FIGURE 1. Proposed thrombus composition prediction compared to the current practice. Conventionally thrombus composition is manually analyzed though stained bright-field (BF) images. Our framework fusing ODT and DL provides label-free and fully-automated prediction of the composition. Scale bar = 500 µm.
This work exploits the high-resolution and quantitative 3D imaging capability of ODT, which extract various quantitative biophysical properties from the RI distribution.[10] These strengths of label-free imaging and ODT had been demonstrated in histological studies [12-17], including kidney cancer,[18] kidney injury,[19] and intestinal inflammation.[20] The use of refractive index as reproducible and quantitative imaging contrast has strengths when combined with DL. Recently, various cellular and subcellular RI distributions have been analyzed using the combination of HT and DL, including cellular segmentation,[21-23] the detection of biological compartments,[24-26] and domain translations.[27,28]

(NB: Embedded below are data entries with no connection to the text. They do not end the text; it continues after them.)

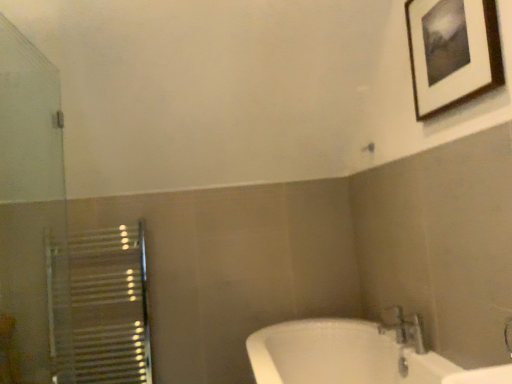 Question: From a real-world perspective, relative to metallic silver faucet at lower right, is transparent glass screen door at left vertically above or below?

Choices:
 (A) above
 (B) below

Answer: (A)

Question: Relative to metallic silver faucet at lower right, is transparent glass screen door at left in front or behind?

Choices:
 (A) front
 (B) behind

Answer: (A)

Question: Considering the real-world distances, which object is farthest from the wooden-framed picture at upper right?

Choices:
 (A) transparent glass screen door at left
 (B) metallic silver faucet at lower right

Answer: (A)

Question: Which of these objects is positioned farthest from the transparent glass screen door at left?

Choices:
 (A) wooden-framed picture at upper right
 (B) metallic silver faucet at lower right

Answer: (B) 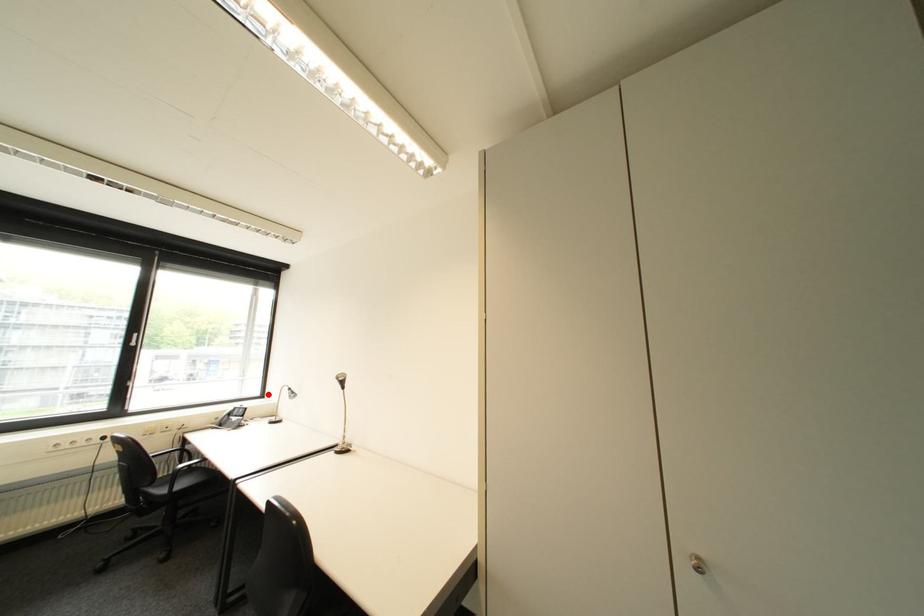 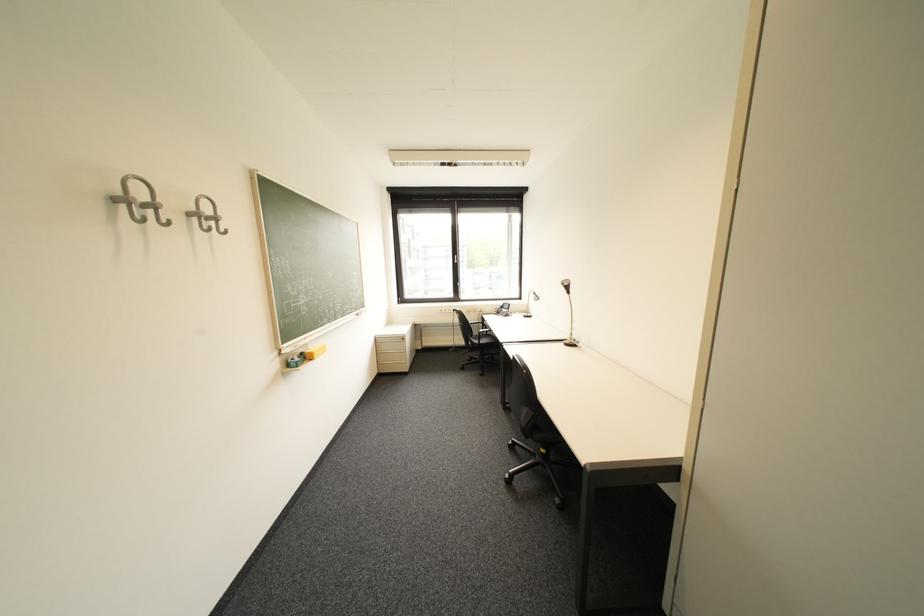 Question: I am providing you with two images of the same scene from different viewpoints. Given a red point in image1, look at the same physical point in image2. Is it:

Choices:
 (A) Closer to the viewpoint
 (B) Farther from the viewpoint

Answer: (A) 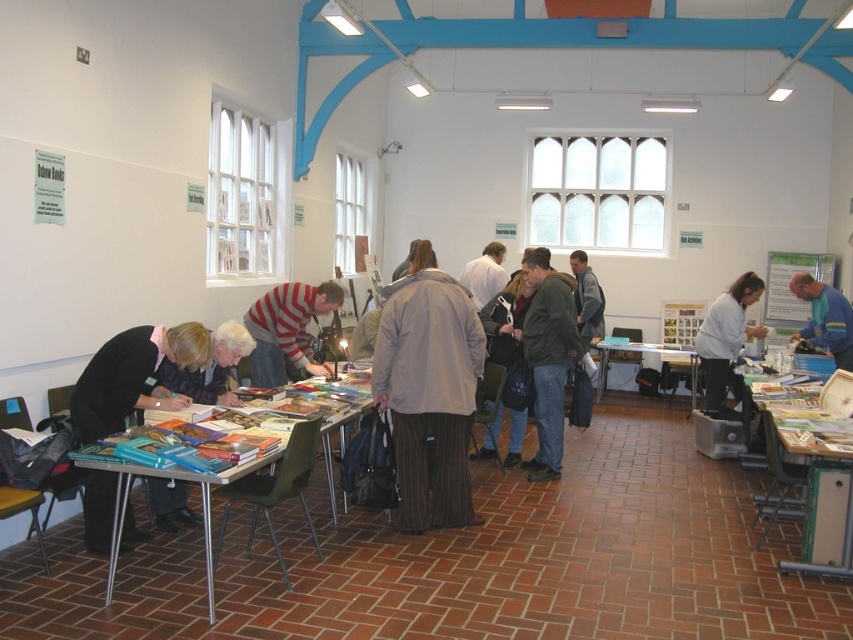 Question: Which is nearer to the wooden table at lower left?

Choices:
 (A) black fabric at lower left
 (B) metallic silver table at center
 (C) light beige jacket at center
 (D) smooth beige coat at center

Answer: (C)

Question: Among these objects, which one is farthest from the camera?

Choices:
 (A) striped shirt at center
 (B) white fabric jacket at center

Answer: (B)

Question: Is dark gray jacket at center to the right of smooth beige coat at center from the viewer's perspective?

Choices:
 (A) no
 (B) yes

Answer: (B)

Question: Is striped shirt at center in front of white matte jacket at lower right?

Choices:
 (A) no
 (B) yes

Answer: (B)

Question: Estimate the real-world distances between objects in this image. Which object is farther from the wooden table at lower right?

Choices:
 (A) blue fabric shirt at right
 (B) wooden table at lower left

Answer: (B)

Question: Observing the image, what is the correct spatial positioning of black fabric at lower left in reference to white fabric jacket at center?

Choices:
 (A) right
 (B) left

Answer: (B) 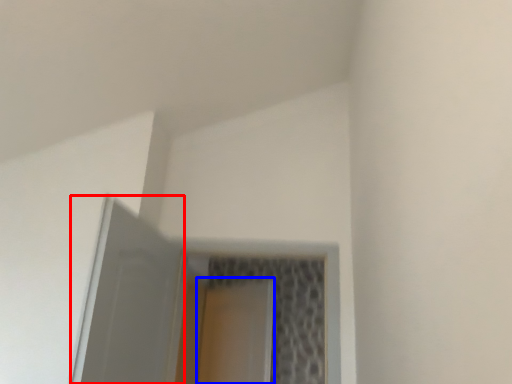 Question: Among these objects, which one is nearest to the camera, screen door (highlighted by a red box) or screen door (highlighted by a blue box)?

Choices:
 (A) screen door
 (B) screen door

Answer: (A) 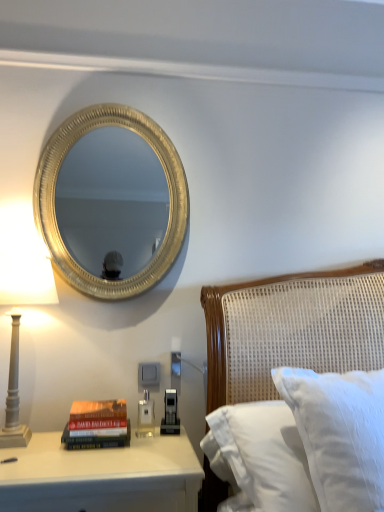 At what (x,y) coordinates should I click in order to perform the action: click on vacant area situated below gray columnar lamp at left (from a real-world perspective). Please return your answer as a coordinate pair (x, y). Looking at the image, I should click on (30, 443). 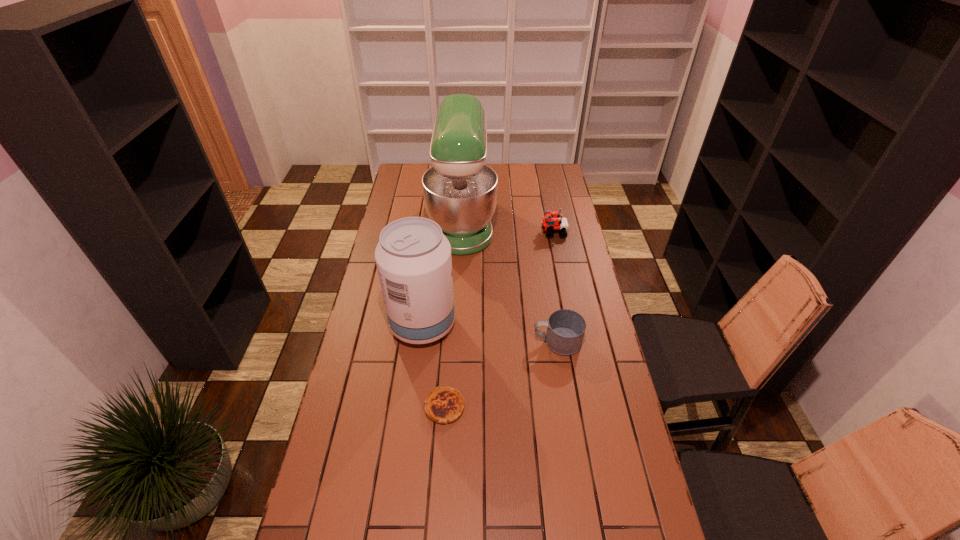 Identify the location of free space that satisfies the following two spatial constraints: 1. on the controls of the tallest object; 2. on the front side of the second tallest object. (458, 325).

The image size is (960, 540). I want to click on vacant area that satisfies the following two spatial constraints: 1. on the front side of the fourth shortest object; 2. on the left side of the nearest object, so click(413, 407). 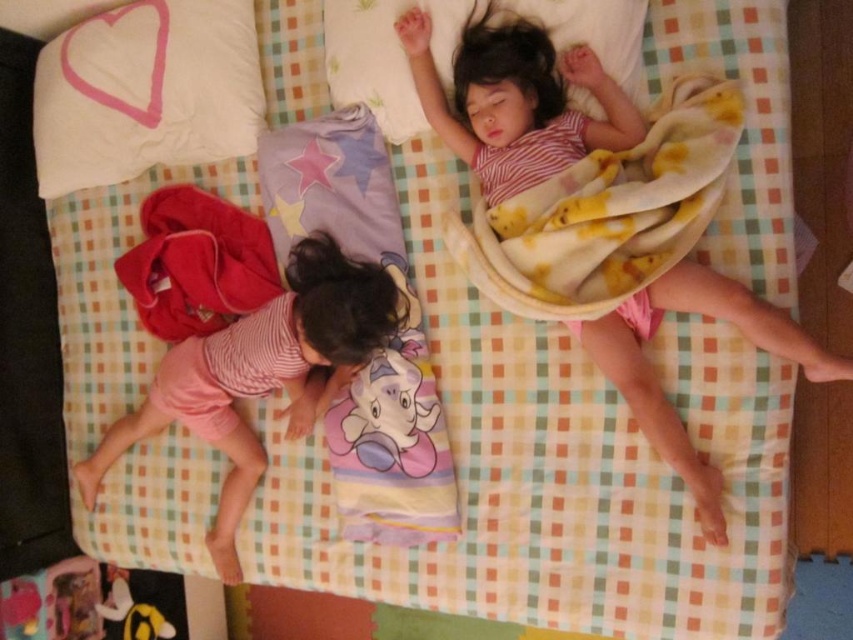 Consider the image. You are an interior designer analyzing the bed layout. The bed has a checkered pattern and two pillows. Where exactly is the pink striped shirt at lower left positioned on the bed?

The pink striped shirt at lower left is positioned at the 2D coordinates point [260,374] on the bed.

You are a parent trying to place the pastel pink plush elephant at center closer to the white soft pillow at upper center so your child can reach it easily. Given that the distance between them is 21.19 inches, is this distance considered within a comfortable reach for a child lying on the bed?

The distance between the white soft pillow at upper center and the pastel pink plush elephant at center is 21.19 inches. A comfortable reach for a child lying on the bed is typically around 18 to 24 inches, so this distance falls within the comfortable range. The child can easily reach the pastel pink plush elephant at center from the white soft pillow at upper center.

You are a parent trying to place a small nightlight on the bed. The nightlight requires a flat surface that is at least as tall as the pastel pink plush elephant at center. Can you place it on the white soft pillow at upper center?

The white soft pillow at upper center has a greater height compared to the pastel pink plush elephant at center, so yes, the nightlight can be placed on the white soft pillow at upper center since its height meets the requirement. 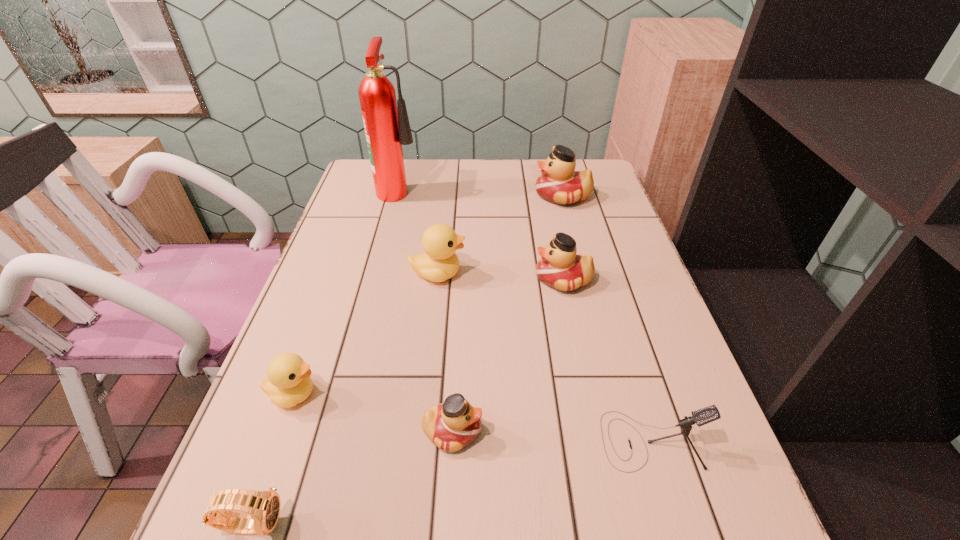 The width and height of the screenshot is (960, 540). What are the coordinates of `the nearest red duck` in the screenshot? It's located at 454,424.

Locate an element on the screen. This screenshot has height=540, width=960. the leftmost red duck is located at coordinates (454, 424).

Identify the location of vacant area situated 0.260m at the nozzle of the tallest object. (501, 189).

Where is `blank area located 0.400m on the face of the farthest duck`? Image resolution: width=960 pixels, height=540 pixels. blank area located 0.400m on the face of the farthest duck is located at coordinates (408, 196).

At what (x,y) coordinates should I click in order to perform the action: click on free space located 0.200m on the face of the farthest duck. Please return your answer as a coordinate pair (x, y). The image size is (960, 540). Looking at the image, I should click on (471, 196).

Locate an element on the screen. Image resolution: width=960 pixels, height=540 pixels. free location located on the face of the farthest duck is located at coordinates (449, 196).

Identify the location of free spot located 0.180m on the face of the bigger yellow duck. (537, 274).

Find the location of a particular element. The height and width of the screenshot is (540, 960). vacant space located on the face of the second farthest red duck is located at coordinates (515, 279).

You are a GUI agent. You are given a task and a screenshot of the screen. Output one action in this format:
    pyautogui.click(x=<x>, y=<y>)
    Task: Click on the vacant space located on the face of the second farthest red duck
    
    Given the screenshot: What is the action you would take?
    pyautogui.click(x=443, y=279)

Find the location of a particular element. vacant space situated 0.370m on the face of the second farthest red duck is located at coordinates (387, 279). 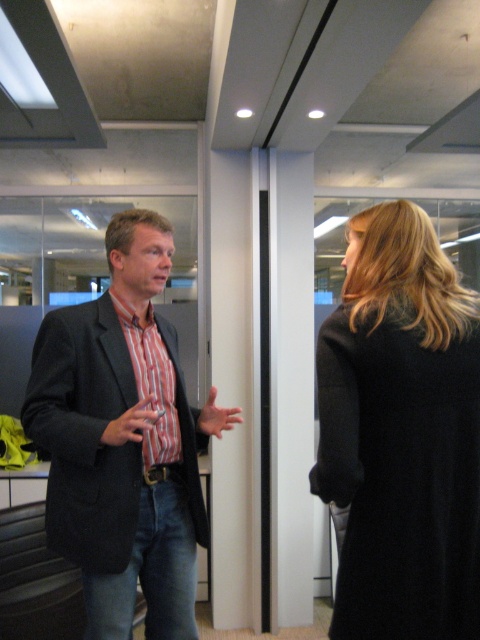 You are an interior designer observing an office scene. You need to determine the relative lengths of the black wool coat at right and the striped cotton shirt at center. Which one is longer?

The striped cotton shirt at center is longer than the black wool coat at right.

You are standing in an office and see the black wool coat at right and the striped cotton shirt at center. Which clothing item is positioned more to the right side of the scene?

The black wool coat at right is positioned to the right of the striped cotton shirt at center, so it is more to the right side of the scene.

You are a delivery person who needs to hand a package to the woman wearing the black wool coat at right. The package is 3 feet long. Can you comfortably hand the package to her without moving closer than 3 feet?

They are 3.64 feet apart, so yes, you can comfortably hand the package to the woman wearing the black wool coat at right without moving closer than 3 feet since the distance between you is sufficient. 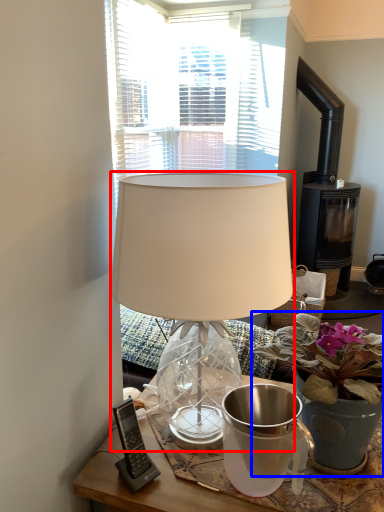 Question: Among these objects, which one is farthest to the camera, lamp (highlighted by a red box) or houseplant (highlighted by a blue box)?

Choices:
 (A) lamp
 (B) houseplant

Answer: (B) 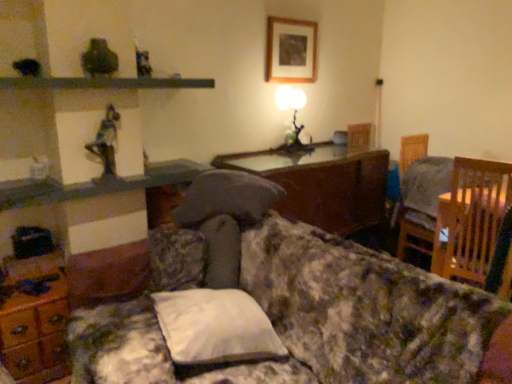 Where is `free location to the left of metallic statue at upper left`? free location to the left of metallic statue at upper left is located at coordinates (77, 178). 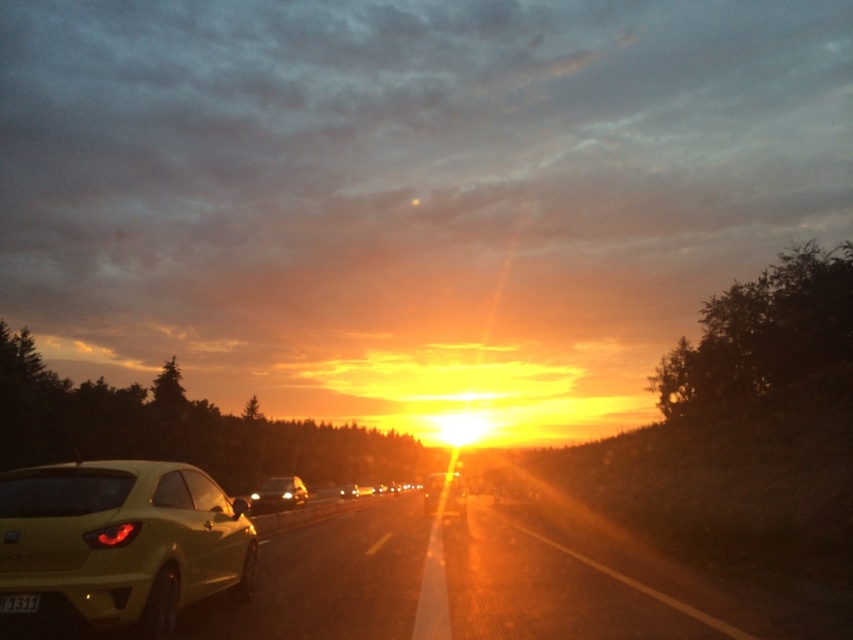 Can you confirm if metallic yellow hatchback at lower left is shorter than matte yellow car at center?

Yes, metallic yellow hatchback at lower left is shorter than matte yellow car at center.

Does metallic yellow hatchback at lower left appear on the right side of matte yellow car at center?

No, metallic yellow hatchback at lower left is not to the right of matte yellow car at center.

Who is more distant from viewer, (22, 508) or (271, 486)?

The point (271, 486) is behind.

Identify the location of metallic yellow hatchback at lower left. (119, 544).

Does matte yellow car at center appear under metallic gold car at center?

Correct, matte yellow car at center is located below metallic gold car at center.

Locate an element on the screen. Image resolution: width=853 pixels, height=640 pixels. matte yellow car at center is located at coordinates (277, 493).

Which is in front, point (270, 508) or point (427, 477)?

Point (270, 508) is more forward.

At what (x,y) coordinates should I click in order to perform the action: click on matte yellow car at center. Please return your answer as a coordinate pair (x, y). The width and height of the screenshot is (853, 640). Looking at the image, I should click on (277, 493).

Does metallic yellow hatchback at lower left appear over metallic gold car at center?

Yes.

Who is positioned more to the left, metallic yellow hatchback at lower left or metallic gold car at center?

From the viewer's perspective, metallic yellow hatchback at lower left appears more on the left side.

I want to click on metallic yellow hatchback at lower left, so click(x=119, y=544). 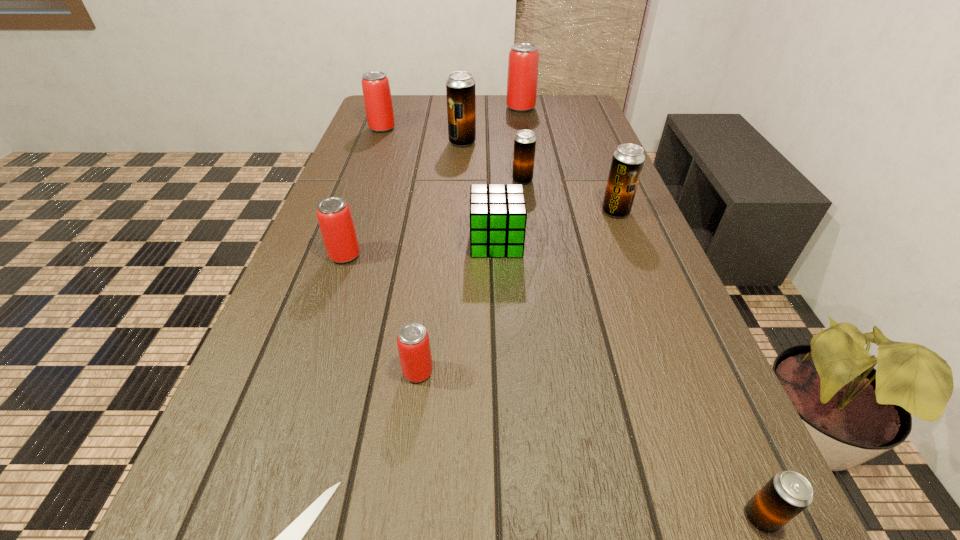 Locate an element on the screen. The image size is (960, 540). the seventh nearest object is located at coordinates (525, 141).

Find the location of `the third nearest black beer can`. the third nearest black beer can is located at coordinates point(525,141).

This screenshot has height=540, width=960. Find the location of `red cube`. red cube is located at coordinates (498, 215).

At what (x,y) coordinates should I click in order to perform the action: click on the nearest pink beer can. Please return your answer as a coordinate pair (x, y). Image resolution: width=960 pixels, height=540 pixels. Looking at the image, I should click on (413, 343).

Find the location of a particular element. Image resolution: width=960 pixels, height=540 pixels. the seventh farthest beer can is located at coordinates (413, 343).

This screenshot has height=540, width=960. Find the location of `the nearest black beer can`. the nearest black beer can is located at coordinates (787, 493).

You are a GUI agent. You are given a task and a screenshot of the screen. Output one action in this format:
    pyautogui.click(x=<x>, y=<y>)
    Task: Click on the smallest black beer can
    This screenshot has height=540, width=960.
    Given the screenshot: What is the action you would take?
    pyautogui.click(x=787, y=493)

Our approach facilitates label-free and automated examination of an AIS thrombus by utilizing DL to predict the composition of the thrombus from a 3D RI tomogram. We validated the prediction from each of the three unstained thrombus slices by comparing to a successive slice that is Hematoxylin and Eosin (H&E) stained. An accuracy of 95% was achieved in the patch-wise classification when compared to board-certified pathologists’ annotation. Furthermore, the spatial distribution of thrombus composition was in high agreement with the annotation over the entire slide, highlighting the scope for whole-slide analyses. We expect that our study will enable rapid and quantitative evaluation of thrombus composition, aiding clinicians in treating AIS efficiently.